Od kilku miesięcy kupno tych aktywów negocjuje Gazprom. Teraz, jak dowiedział się „Kommiersant", do walki włączył się potentat energetyki atomowej Rosatom poprzez swoją energetyczną spółkę Rosenergoatom. To jedyny koncern energetyczny w Rosji bez własnego działu zbytu. Kupno KES-Holding, który posiada dobrze rozwiniętą część handlową, to możliwość dostępu do systemu bezpośredniej dystrybucji z ogromną bazą stałych klientów.
O tym, że Wiktor Wekselberg (dziesiąty najbogatszy Rosjanin według „Forbesa", z majątkiem 13 mld dol.) sprzedaje swój energetyczny holding, rynek dowiedział się w czerwcu. Wtedy Wekselberg podał, że negocjuje transakcję z Gazprom energo – energetyczną spółką córką gazowego giganta. Pomysł był taki, by z obu firm utworzyć jedną, w której Gazprom będzie miał 75 proc., a oligarcha resztę. W przyszłości połączony holding energetyczny miał wejść na giełdę.
Na drodze stanęła Federalna Służba Antymonopolowa (FSA), której zgoda była jednym z warunków przejęcia. W specjalnym komunikacie FSA uznała, że zgody na transakcję dać nie może. – Gazprom ma już i tak bardzo dużo aktywów – argumentował odmowę Igor Artemiew, szef FSA.

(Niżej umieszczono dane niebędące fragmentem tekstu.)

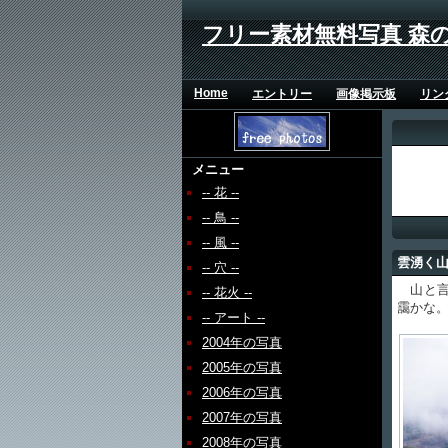
フリー素材無料写真 森
Home
エントリー
画像掲示板
リン
メニュー
-- 花 --
-- 鳥 --
-- 風 --
雲湧く
-- 穴 --
山と言
-- 花火 --
靄かな
-- アート --
2004年の写真
2005年の写真
2006年の写真
2007年の写真
2008年の写真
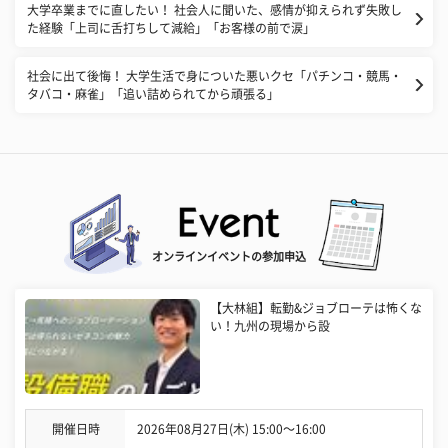
大学卒業までに直したい！ 社会人に聞いた、感情が抑えられず失敗し
た経験「上司に舌打ちして減給」「お客様の前で涙」
社会に出て後悔！ 大学生活で身についた悪いクセ「パチンコ・競馬・
タバコ・麻雀」「追い詰められてから頑張る」
オンラインイベントの参加申込
【大林組】転勤&ジョブローテは怖くな
い！九州の現場から設
開催日時
2026年08月27日(木) 15:00〜16:00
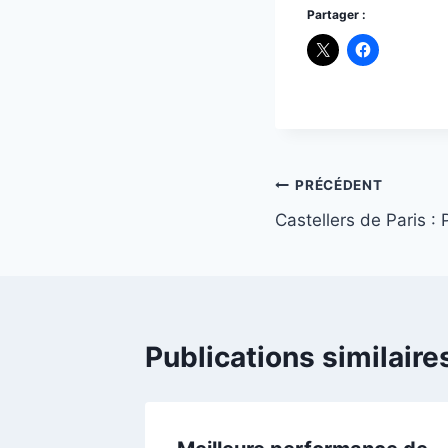
Partager :
Navigation
PRÉCÉDENT
Castellers de Paris :
de
l’article
Publications similaire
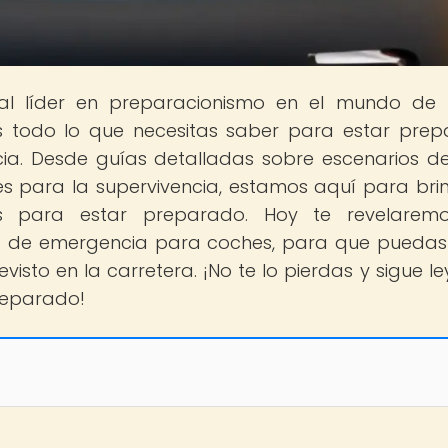
tal líder en preparacionismo en el mundo de
s todo lo que necesitas saber para estar pre
ia. Desde guías detalladas sobre escenarios de 
s para la supervivencia, estamos aquí para bri
s para estar preparado. Hoy te revelaremo
it de emergencia para coches, para que puedas
isto en la carretera. ¡No te lo pierdas y sigue l
reparado!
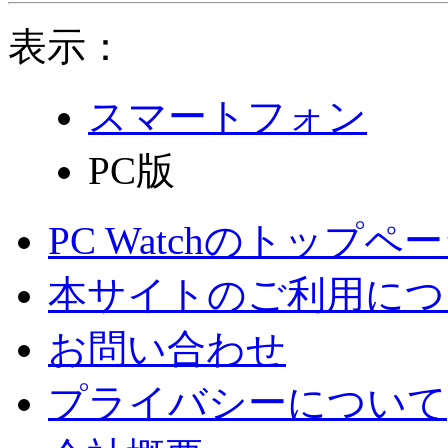
表示：
スマートフォン
PC版
PC Watchのトップペ
本サイトのご利用につ
お問い合わせ
プライバシーについて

Zdaniem Siergieja Bejdena, analityka z korporacji finansowej Otkrycie, dla Gazpromu przejęcie KES-Holdingu miało być raczej inwestycją finansową aniżeli poszerzeniem rynku usług ener- getycznych i handlowych. Inaczej z Rosenergoatomem, który choć ma dziesięć elektrowni jądrowych, to prąd sprzedaje poprzez pośredników. Dlatego za same aktywa handlowe holdingu Wekselberga Rosatom jest gotowy zapłacić, według Interfaksu, ok. 20 mld rubli (660 mln dol.).